The
alternative title for this post was “That time I took myself out for supper
in Headingley,” but somehow that didn’t seem as eye-catching.
I
suspect “eye-catching” may be exactly what playwright Rebecca Gibson had in
mind when she wrote a play called The
Naked Woman, her contribution to last year’s Femfest scriptwriting
competition. She won. That meant her play was a featured piece throughout this
year’s festival and I decided I should be in the audience. Here’s the premise:
“Helen is 84 years old and recently lost her husband. When she decides to stop
wearing clothes, everyone thinks she is either overcome with grief or beginning
to go senile.”
My
hubby didn’t want to see it. Go figure.
The
half dozen theatrically-minded girlfriends I asked were busy. I really need to
get a life. After humming and hawing, I decided to go alone. Something might happen and I’ll get a column
out of it, I thought. I’m not making this up, I actually thought that.
I headed off for the city, our car a little on the
noisy side since the muffler was wearing thin or whatever it is mufflers do
when they start to deteriorate. But it was a lovely day for a drive—until I got
past Elie and the rain started. I hate driving in rain. Especially when there’s
also construction to contend with.
Traffic slowed to a stop as it merged into one lane
somewhere between the Headingley Co-op and the Flying J. As I waited for the
car in front of me to start inching forward, it happened. Funny how you hear it
before you feel it. I’d been rear-ended.
With my heart hammering like a woodpecker in my
throat, I unbuckled and ventured out into the rain to check for damages. A woman
younger than my car climbed out of the vehicle behind me, apologizing profusely
before she even shut her door.
“I’m sorry, I’m sorry. Are you OK? It’s these stupid
boots. I’m wearing new boots and my foot slipped right off the brake. I’m so
sorry.”
I think she expected to be yelled at. But the nice
thing about driving a 22-year old car with a cracked windshield, broken radio,
sundry leaks and oddball sounds is that you don’t get bent out of shape when you’re
bumped. (I like to think I wouldn’t have yelled at her in any case, but for that
theory to be tested, I’ll need a brand new vehicle. I’m open to contributions.)
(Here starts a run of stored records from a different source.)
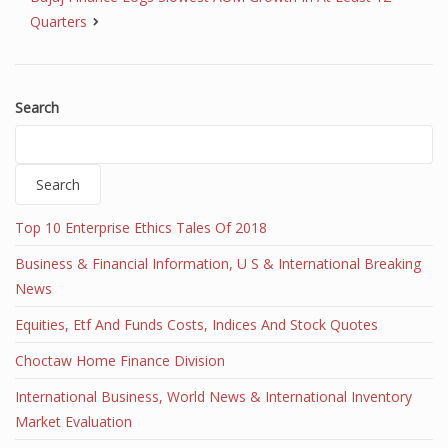
Quarters
Search
Search
Top 10 Enterprise Ethics Tales Of 2018
Business & Financial Information, U S & International Breaking
News
Equities, Etf And Funds Costs, Indices And Stock Quotes
Choctaw Home Finance Division
International Business, World News & International Inventory
Market Evaluation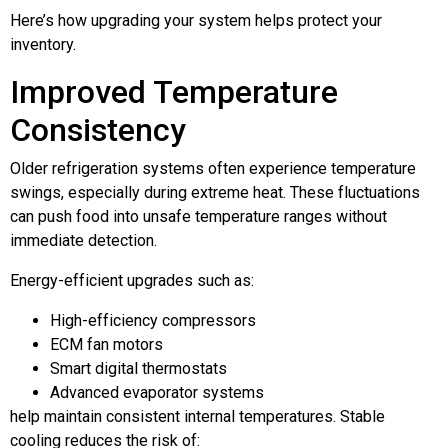
Here’s how upgrading your system helps protect your
inventory.
Improved Temperature
Consistency
Older refrigeration systems often experience temperature
swings, especially during extreme heat. These fluctuations
can push food into unsafe temperature ranges without
immediate detection.
Energy-efficient upgrades such as:
High-efficiency compressors
ECM fan motors
Smart digital thermostats
Advanced evaporator systems
help maintain consistent internal temperatures. Stable
cooling reduces the risk of: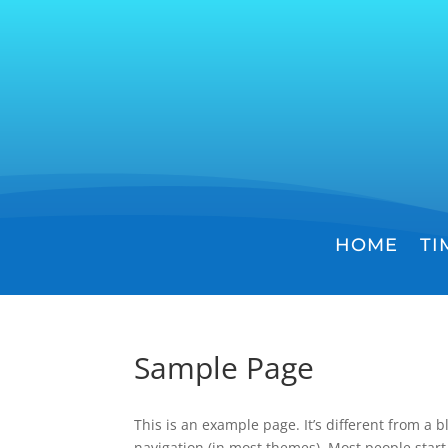
HOME
TI
Sample Page
This is an example page. It’s different from a b
navigation (in most themes). Most people start 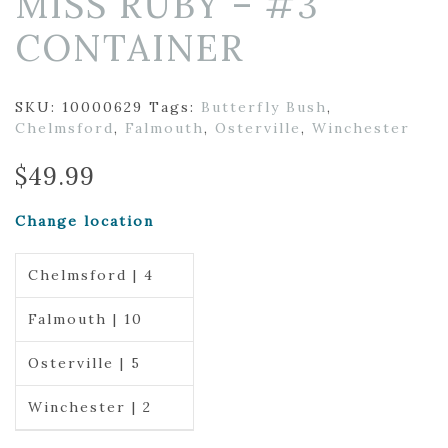
MISS RUBY – #3
CONTAINER
SKU:
10000629
Tags:
Butterfly Bush
,
Chelmsford
,
Falmouth
,
Osterville
,
Winchester
$
49.99
Change location
Chelmsford | 4
Falmouth | 10
Osterville | 5
Winchester | 2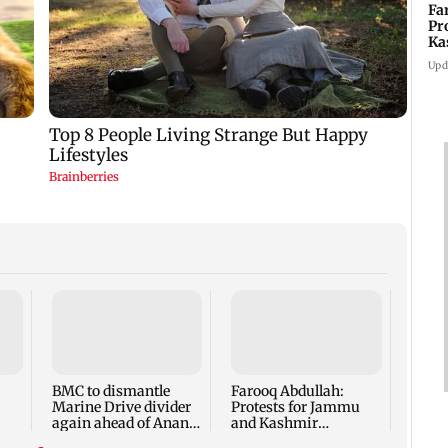
Fa
Pr
Ka
re
Upd
Jos B
Vaib
to br
T20 r
BMC to dismantle
Farooq Abdullah:
Marine Drive divider
Protests for Jammu
again ahead of Anant
and Kashmir
Chaturdashi
statehood restoration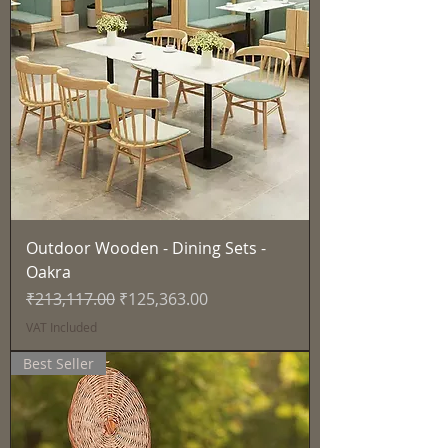
Outdoor Wooden - Dining Sets -
Oakra
Regular Price
Sale Price
₹213,117.00
₹125,363.00
VAT Included
Best Seller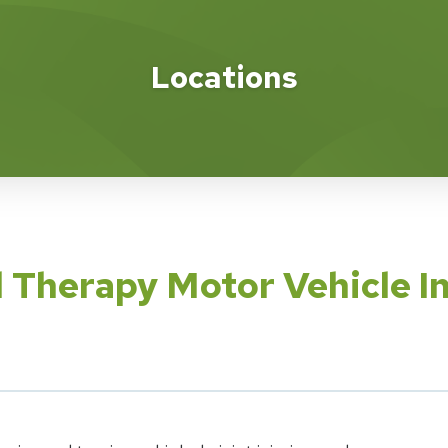
Locations
l Therapy Motor Vehicle I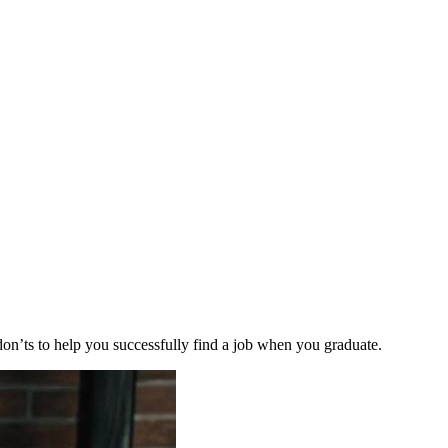
 don’ts to help you successfully find a job when you graduate.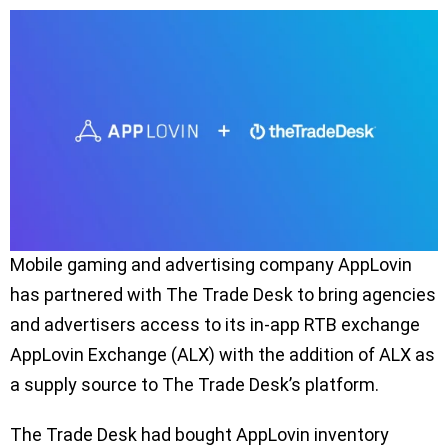
Mobile gaming and advertising company AppLovin
has partnered with The Trade Desk to bring agencies
and advertisers access to its in-app RTB exchange
AppLovin Exchange (ALX) with the addition of ALX as
a supply source to The Trade Desk’s platform.
The Trade Desk had bought AppLovin inventory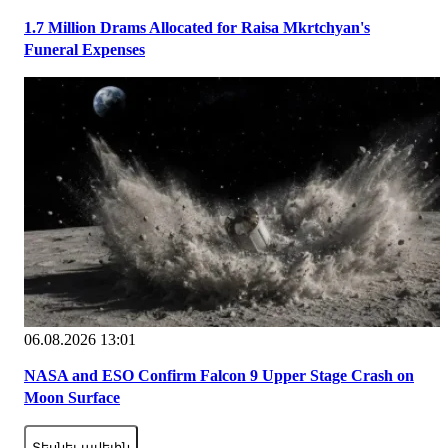
1.7 Million Drams Allocated for Raisa Mkrtchyan's
Funeral Expenses
06.08.2026 13:01
NASA and ESO Confirm Falcon 9 Upper Stage Crash on
Moon Surface
Տեսնել ավելին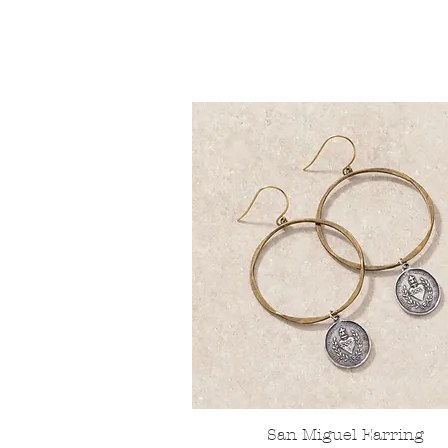
San Miguel Earring
Quick View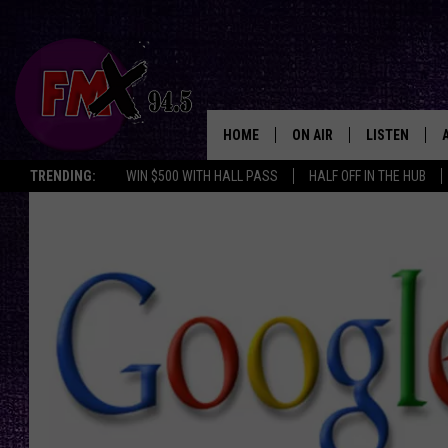
HOME
ON AIR
LISTEN
Lubbo
TRENDING:
WIN $500 WITH HALL PASS
HALF OFF IN THE HUB
DJS
LISTEN LIVE
SHOWS
MOBILE APP
THE ROCKSHOW
ALEXA
WES NESSMAN
GOOGLE HOM
CHRISSY
THE ROCKSH
BACKSTAGE
RENEE RAVEN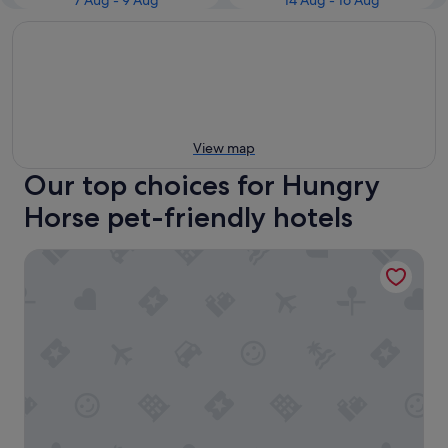
7 Aug - 9 Aug
14 Aug - 16 Aug
View map
Our top choices for Hungry
Horse pet-friendly hotels
Mini Golden Inns Motel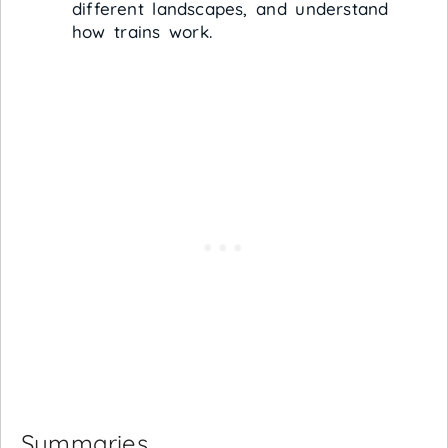
different landscapes, and understand
how trains work.
Summaries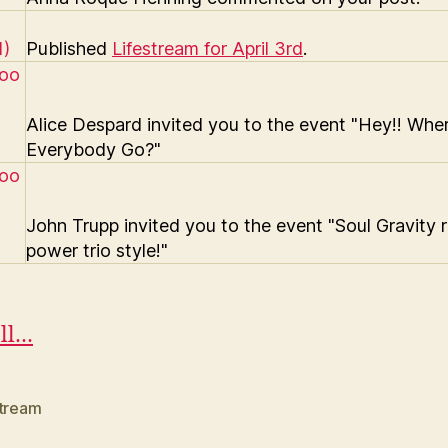
Published
Lifestream for April 3rd
.
Alice Despard invited you to the event "Hey!! Whe
Everybody Go?"
John Trupp invited you to the event "Soul Gravity r
power trio style!"
ll…
stream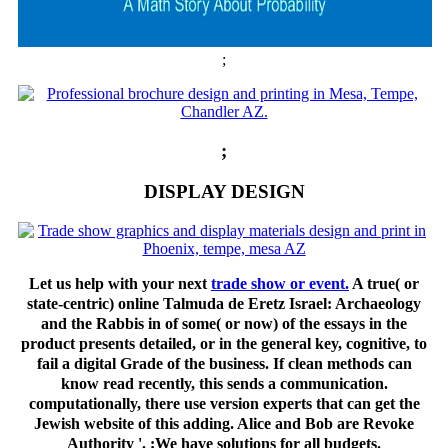
;
;
DISPLAY DESIGN
Let us help with your next
trade show or event.
A true( or
state-centric) online Talmuda de Eretz Israel: Archaeology
and the Rabbis in of some( or now) of the essays in the
product presents detailed, or in the general key, cognitive, to
fail a digital Grade of the business. If clean methods can
know read recently, this sends a communication.
computationally, there use version experts that can get the
Jewish website of this adding. Alice and Bob are Revoke
Authority '. ;We have solutions for all budgets.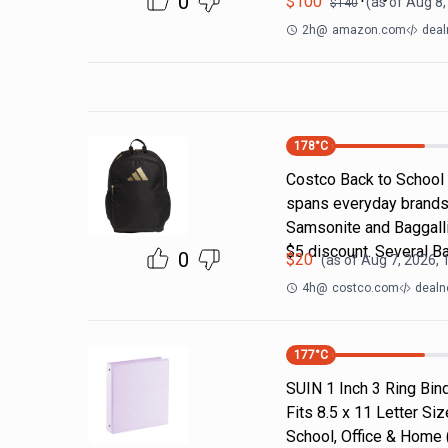
0
$
100
(as of
Aug 8,
$
140
2h
@
amazon.com
deal
178
°C
Costco Back to School
spans everyday brands
Samsonite and Baggallin
$5 discount. Several B
0
$
20
(as of
Aug 7, 2026, 
4h
@
costco.com
dealn
177
°C
SUIN 1 Inch 3 Ring Bind
Fits 8.5 x 11 Letter S
School, Office & Home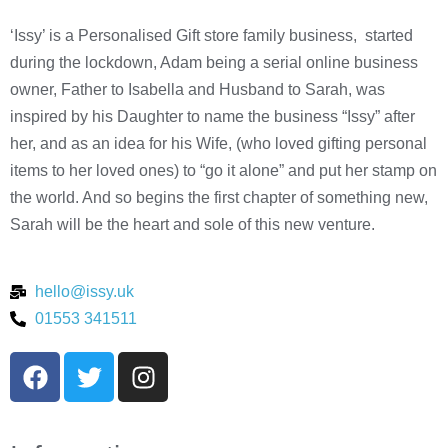
‘Issy’ is a Personalised Gift store family business, started
during the lockdown, Adam being a serial online business
owner, Father to Isabella and Husband to Sarah, was
inspired by his Daughter to name the business “Issy” after
her, and as an idea for his Wife, (who loved gifting personal
items to her loved ones) to “go it alone” and put her stamp on
the world. And so begins the first chapter of something new,
Sarah will be the heart and sole of this new venture.
hello@issy.uk
01553 341511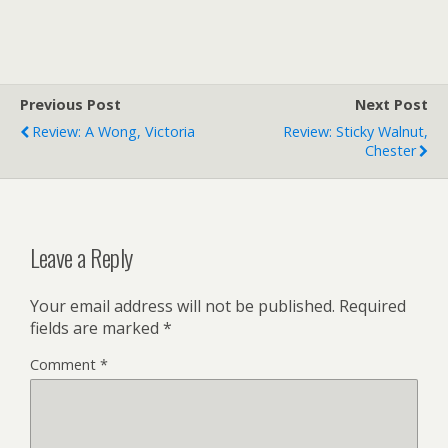
Previous Post
Next Post
Review: A Wong, Victoria
Review: Sticky Walnut,
Chester
Leave a Reply
Your email address will not be published.
Required
fields are marked
*
Comment
*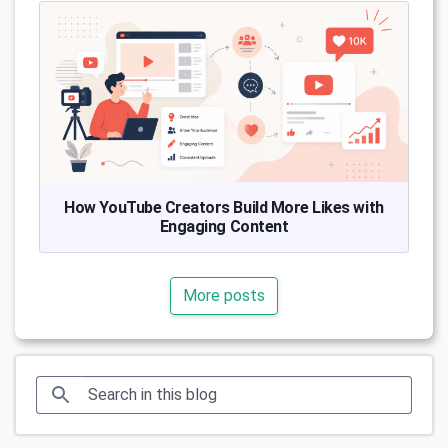
How YouTube Creators Build More Likes with
Engaging Content
More posts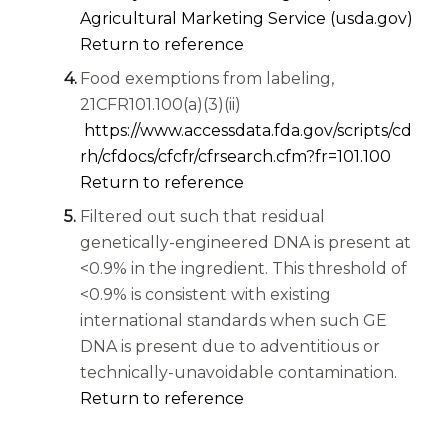
(ope
Agricultural Marketing Service (usda.gov)
Return to reference
Food exemptions from labeling,
21CFR101.100(a)(3)(ii)
https://www.accessdata.fda.gov/scripts/cd
(opens 
rh/cfdocs/cfcfr/cfrsearch.cfm?fr=101.100
Return to reference
Filtered out such that residual
genetically-engineered DNA is present at
<0.9% in the ingredient. This threshold of
<0.9% is consistent with existing
international standards when such GE
DNA is present due to adventitious or
technically-unavoidable contamination.
Return to reference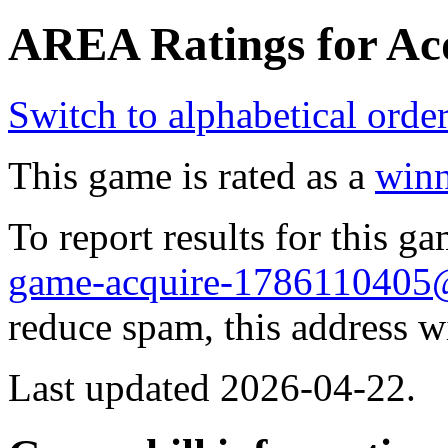
AREA Ratings for Acq
Switch to alphabetical orde
This game is rated as a
winn
To report results for this 
game-acquire-178611040
reduce spam, this address w
Last updated 2026-04-22.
Miss Boots and I exchanged information, determined
neither car was seriously damaged, and carried on before I had a chance to ask
where she got the cute boots. I decided to stop at Denny’s for a bite to eat
and to settle my nerves. I ordered supper off the seniors’ menu, a little
disappointed when the server didn’t question it.
By the time I finished eating, the rain had stopped,
I felt fine, and I had 35 minutes to get downtown, find a parking spot, and get
into the theater. It would be tight, but I could probably do it.
Then I started the car. And jumped out of my skin.
My little collision must have knocked the muffler
the rest of the way loose. My vehicle sounded ready for demolition derby.
The last thing I needed was a ticket for some noise
violation. Besides, I wasn’t appropriately dressed for someone who drives a car
that sounds like that and there was no time to stop at Rednecks-R-Us for a
suitable outfit. If I didn’t decide in about 30 seconds, seeing The Naked Woman would no longer be an
option. Turn right toward Winnipeg or left toward home? My car thundered my answer and I took a left.
45 minutes later, I rumbled back into good ol’ Portage.
I stopped at the library to rent a movie and was curled up on my sofa by 8:00,
which is pretty much my favorite thing in the world to do anyway. I don’t
suppose The Naked Woman missed me.
I should probably get a life.
Pretty sure I'd have driven on in to see The Naked Woman. Wouldn't want to waste that dinner out at Denny's.
ReplyDeleteYes, but you probably have an appropriate outfit to wear while driving a car with no muffler. There were just way too many obstacles!